What you will do:
All lines in the material below that hold "成交均价" should be found and copied.

Information given:
☆ ☆ ☆ ☆
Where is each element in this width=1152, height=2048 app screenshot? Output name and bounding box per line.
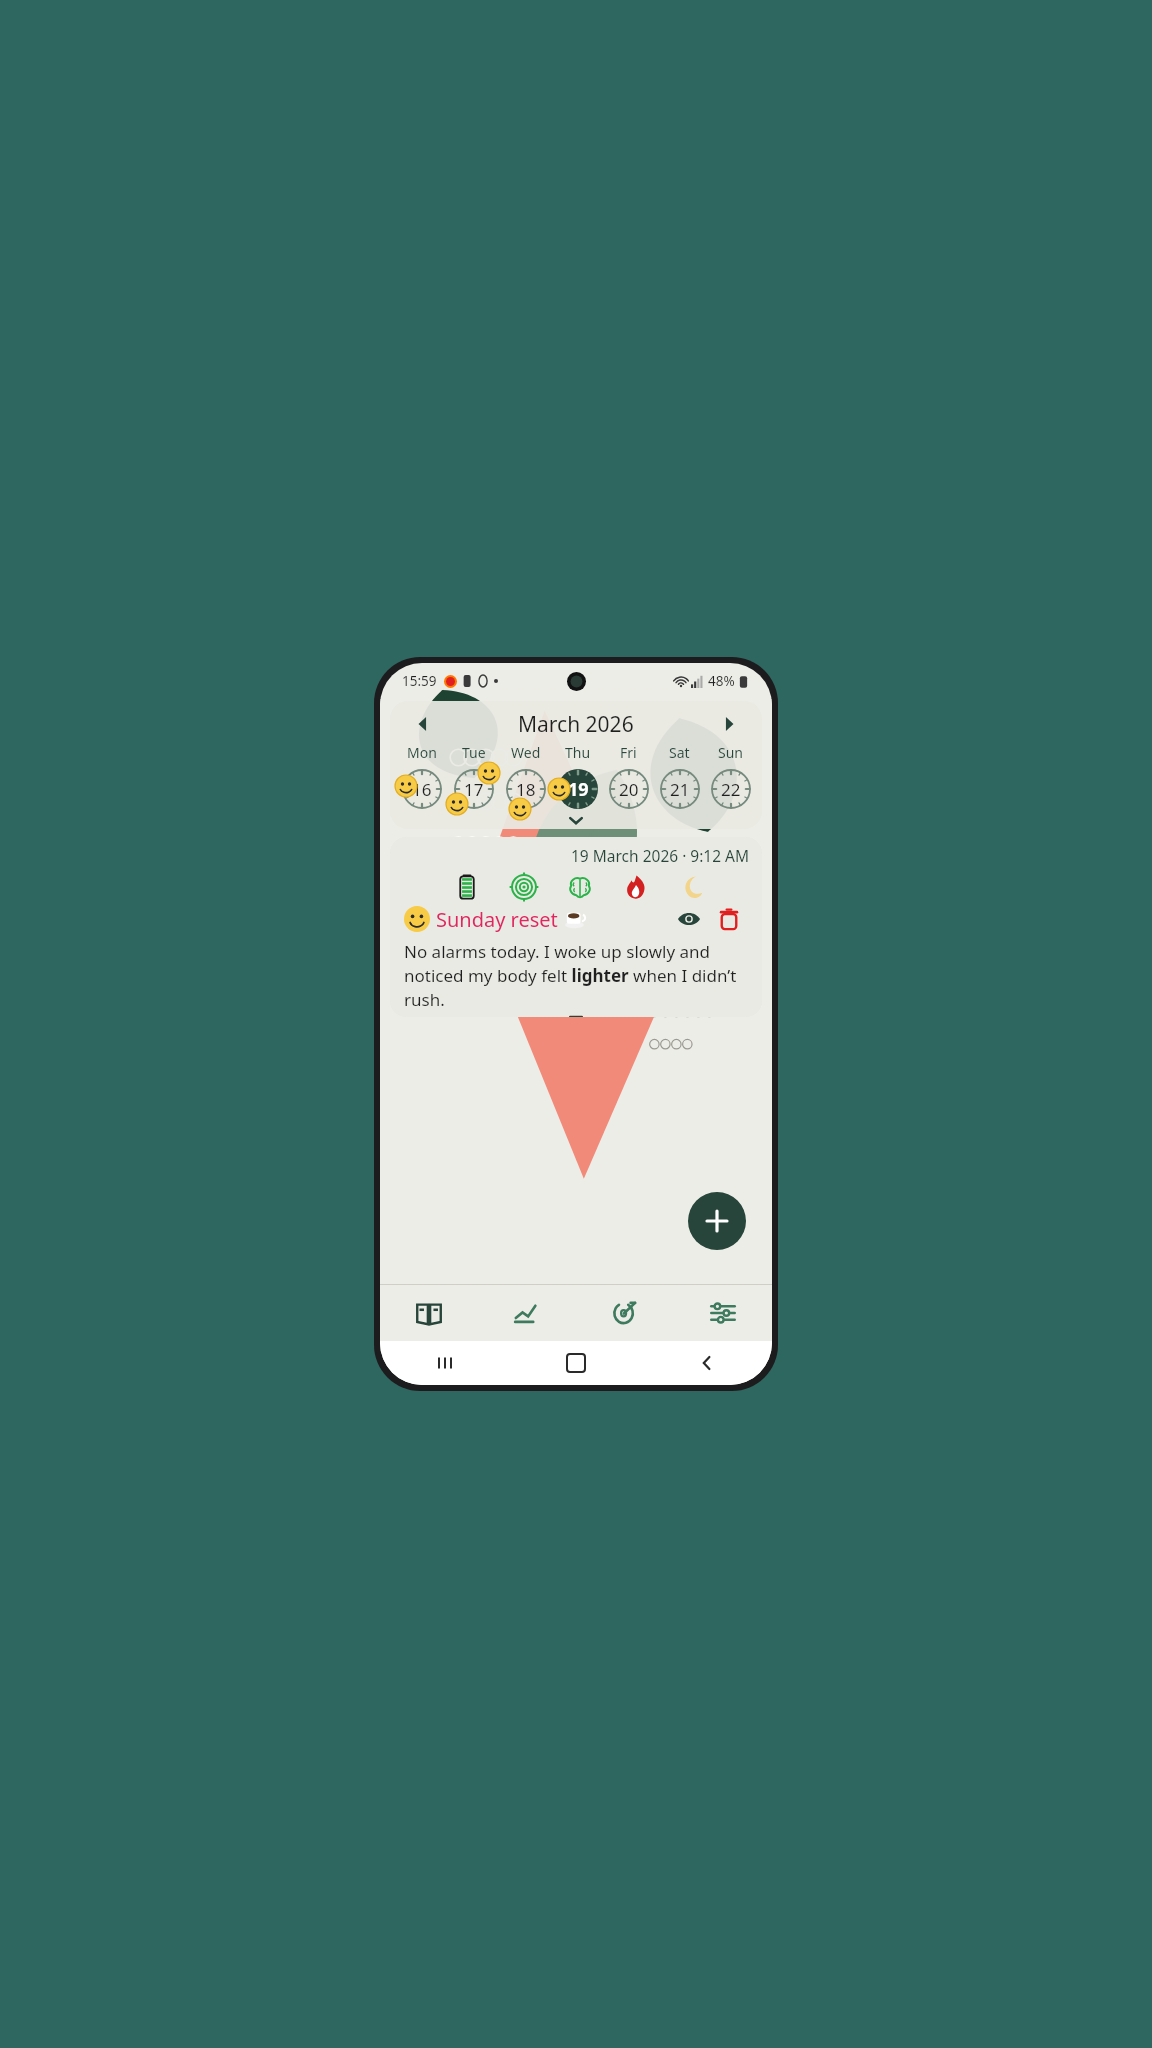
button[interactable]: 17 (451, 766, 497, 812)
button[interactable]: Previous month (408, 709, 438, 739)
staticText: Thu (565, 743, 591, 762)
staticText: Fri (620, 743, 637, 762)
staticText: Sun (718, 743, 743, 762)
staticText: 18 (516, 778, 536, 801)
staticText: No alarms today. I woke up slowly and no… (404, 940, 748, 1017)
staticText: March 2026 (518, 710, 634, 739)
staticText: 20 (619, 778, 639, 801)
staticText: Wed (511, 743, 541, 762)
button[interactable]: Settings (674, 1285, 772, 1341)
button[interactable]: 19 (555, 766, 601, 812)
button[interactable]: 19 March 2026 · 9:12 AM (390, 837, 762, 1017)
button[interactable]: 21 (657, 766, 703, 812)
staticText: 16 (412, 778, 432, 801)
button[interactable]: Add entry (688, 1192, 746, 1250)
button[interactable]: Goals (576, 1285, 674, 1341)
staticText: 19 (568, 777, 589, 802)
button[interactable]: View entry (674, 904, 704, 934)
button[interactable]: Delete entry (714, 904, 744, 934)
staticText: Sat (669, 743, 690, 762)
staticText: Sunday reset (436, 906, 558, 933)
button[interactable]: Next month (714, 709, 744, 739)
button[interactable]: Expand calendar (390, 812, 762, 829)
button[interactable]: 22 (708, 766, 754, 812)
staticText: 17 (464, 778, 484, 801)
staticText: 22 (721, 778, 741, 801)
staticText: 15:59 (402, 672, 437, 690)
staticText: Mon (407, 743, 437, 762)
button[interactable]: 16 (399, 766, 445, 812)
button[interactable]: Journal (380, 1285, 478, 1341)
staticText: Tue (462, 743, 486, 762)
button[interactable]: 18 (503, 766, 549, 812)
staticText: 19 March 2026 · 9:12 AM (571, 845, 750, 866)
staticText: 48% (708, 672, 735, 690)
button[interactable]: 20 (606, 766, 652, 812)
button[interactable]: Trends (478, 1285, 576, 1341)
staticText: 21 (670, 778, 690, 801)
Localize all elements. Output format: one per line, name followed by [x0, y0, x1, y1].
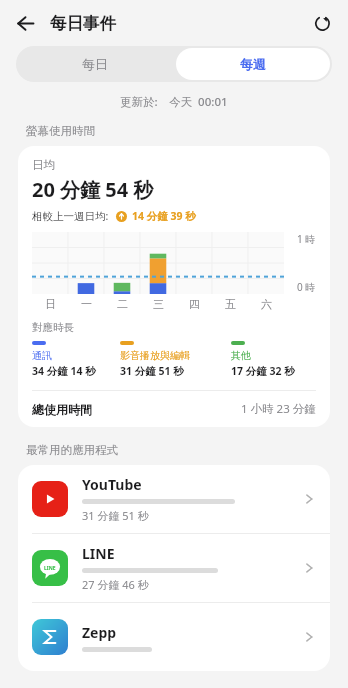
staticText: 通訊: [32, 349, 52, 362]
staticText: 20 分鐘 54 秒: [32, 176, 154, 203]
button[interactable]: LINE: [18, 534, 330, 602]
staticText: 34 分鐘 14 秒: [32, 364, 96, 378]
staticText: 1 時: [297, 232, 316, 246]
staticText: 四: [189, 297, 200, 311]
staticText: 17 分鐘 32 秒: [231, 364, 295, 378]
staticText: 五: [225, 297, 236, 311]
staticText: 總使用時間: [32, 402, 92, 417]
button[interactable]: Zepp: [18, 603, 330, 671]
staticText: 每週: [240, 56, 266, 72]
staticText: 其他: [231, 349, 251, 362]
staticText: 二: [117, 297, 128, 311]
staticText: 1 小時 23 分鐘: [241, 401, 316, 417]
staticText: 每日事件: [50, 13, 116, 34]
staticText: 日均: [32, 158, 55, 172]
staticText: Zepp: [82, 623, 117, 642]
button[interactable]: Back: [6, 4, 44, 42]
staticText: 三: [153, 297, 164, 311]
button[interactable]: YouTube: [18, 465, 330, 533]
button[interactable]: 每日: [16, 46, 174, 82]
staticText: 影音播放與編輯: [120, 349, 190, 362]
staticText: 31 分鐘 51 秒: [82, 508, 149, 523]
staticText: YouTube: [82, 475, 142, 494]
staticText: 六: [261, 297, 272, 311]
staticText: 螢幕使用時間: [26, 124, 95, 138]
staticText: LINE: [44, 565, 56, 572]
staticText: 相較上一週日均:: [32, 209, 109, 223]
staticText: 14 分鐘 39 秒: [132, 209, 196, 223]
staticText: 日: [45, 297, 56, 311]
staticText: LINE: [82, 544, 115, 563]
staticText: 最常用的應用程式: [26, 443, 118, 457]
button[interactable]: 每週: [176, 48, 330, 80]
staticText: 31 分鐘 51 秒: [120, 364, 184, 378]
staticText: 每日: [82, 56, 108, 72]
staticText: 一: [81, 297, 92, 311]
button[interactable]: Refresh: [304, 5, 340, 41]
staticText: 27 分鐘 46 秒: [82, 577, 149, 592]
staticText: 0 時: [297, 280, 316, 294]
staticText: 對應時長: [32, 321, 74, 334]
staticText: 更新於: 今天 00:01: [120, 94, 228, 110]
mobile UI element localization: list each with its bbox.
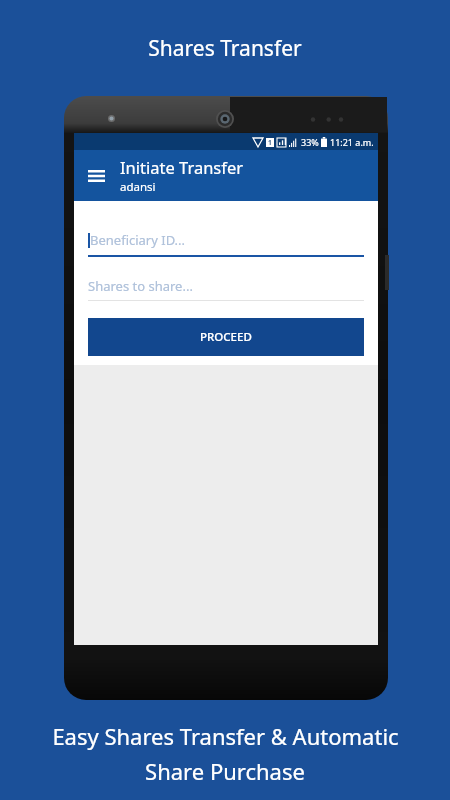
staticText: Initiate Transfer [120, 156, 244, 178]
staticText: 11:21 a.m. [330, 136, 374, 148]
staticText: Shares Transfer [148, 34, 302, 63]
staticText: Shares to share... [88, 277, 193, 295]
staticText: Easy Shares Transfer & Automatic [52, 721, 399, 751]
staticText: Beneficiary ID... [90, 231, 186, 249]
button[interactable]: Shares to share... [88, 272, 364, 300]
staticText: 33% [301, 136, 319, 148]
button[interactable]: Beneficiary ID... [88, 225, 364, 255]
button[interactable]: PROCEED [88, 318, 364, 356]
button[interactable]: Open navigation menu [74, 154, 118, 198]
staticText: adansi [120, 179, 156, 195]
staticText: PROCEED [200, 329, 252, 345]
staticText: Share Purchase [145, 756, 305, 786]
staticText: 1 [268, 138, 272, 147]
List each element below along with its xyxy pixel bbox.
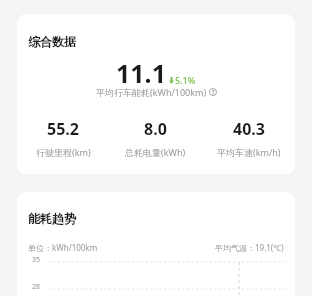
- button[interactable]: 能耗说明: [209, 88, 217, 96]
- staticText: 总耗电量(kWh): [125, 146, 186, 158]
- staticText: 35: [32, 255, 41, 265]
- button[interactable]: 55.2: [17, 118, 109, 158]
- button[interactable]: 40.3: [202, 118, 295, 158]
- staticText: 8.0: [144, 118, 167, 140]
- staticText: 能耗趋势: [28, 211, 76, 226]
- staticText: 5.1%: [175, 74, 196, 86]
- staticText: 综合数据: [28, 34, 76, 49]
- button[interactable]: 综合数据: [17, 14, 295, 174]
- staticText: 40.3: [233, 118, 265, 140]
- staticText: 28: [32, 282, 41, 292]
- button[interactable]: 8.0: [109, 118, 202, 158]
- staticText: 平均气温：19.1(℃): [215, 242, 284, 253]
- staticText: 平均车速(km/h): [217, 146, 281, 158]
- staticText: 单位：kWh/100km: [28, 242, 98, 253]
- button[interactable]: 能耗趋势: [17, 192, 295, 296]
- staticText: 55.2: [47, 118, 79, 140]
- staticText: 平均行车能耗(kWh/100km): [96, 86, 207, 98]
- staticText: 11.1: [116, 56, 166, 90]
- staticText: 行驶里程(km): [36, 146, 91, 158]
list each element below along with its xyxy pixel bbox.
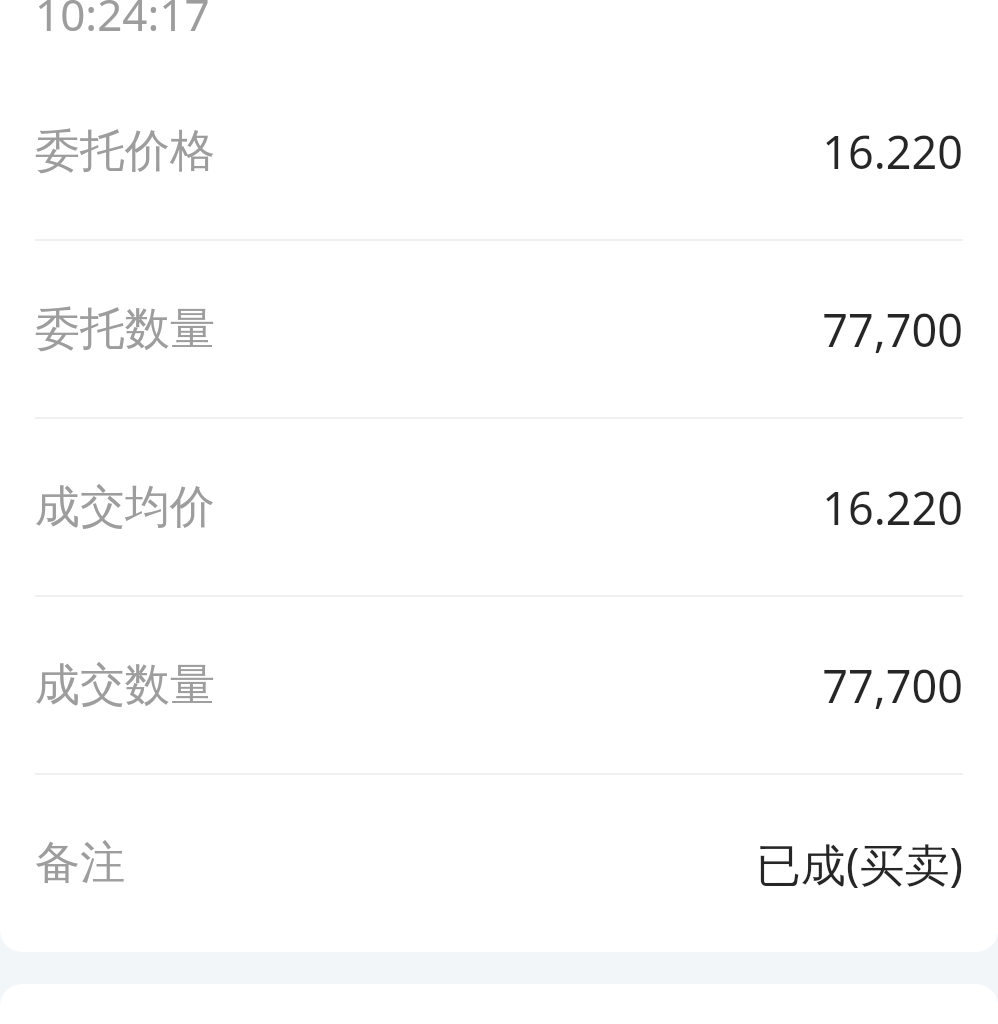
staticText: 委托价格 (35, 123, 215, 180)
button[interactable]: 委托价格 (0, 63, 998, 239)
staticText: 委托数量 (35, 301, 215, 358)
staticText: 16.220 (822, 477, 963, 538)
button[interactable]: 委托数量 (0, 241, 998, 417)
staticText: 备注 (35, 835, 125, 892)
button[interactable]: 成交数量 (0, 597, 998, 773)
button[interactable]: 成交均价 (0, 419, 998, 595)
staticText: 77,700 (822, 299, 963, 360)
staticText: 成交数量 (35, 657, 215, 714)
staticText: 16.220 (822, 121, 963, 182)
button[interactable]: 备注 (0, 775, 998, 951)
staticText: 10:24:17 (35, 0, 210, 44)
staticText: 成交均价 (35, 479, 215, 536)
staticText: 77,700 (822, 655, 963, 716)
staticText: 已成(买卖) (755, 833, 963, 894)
☆ ☆ ☆ ☆
Response to this task:
button[interactable]: 成交均价 (0, 419, 998, 595)
staticText: 成交均价 (35, 479, 215, 536)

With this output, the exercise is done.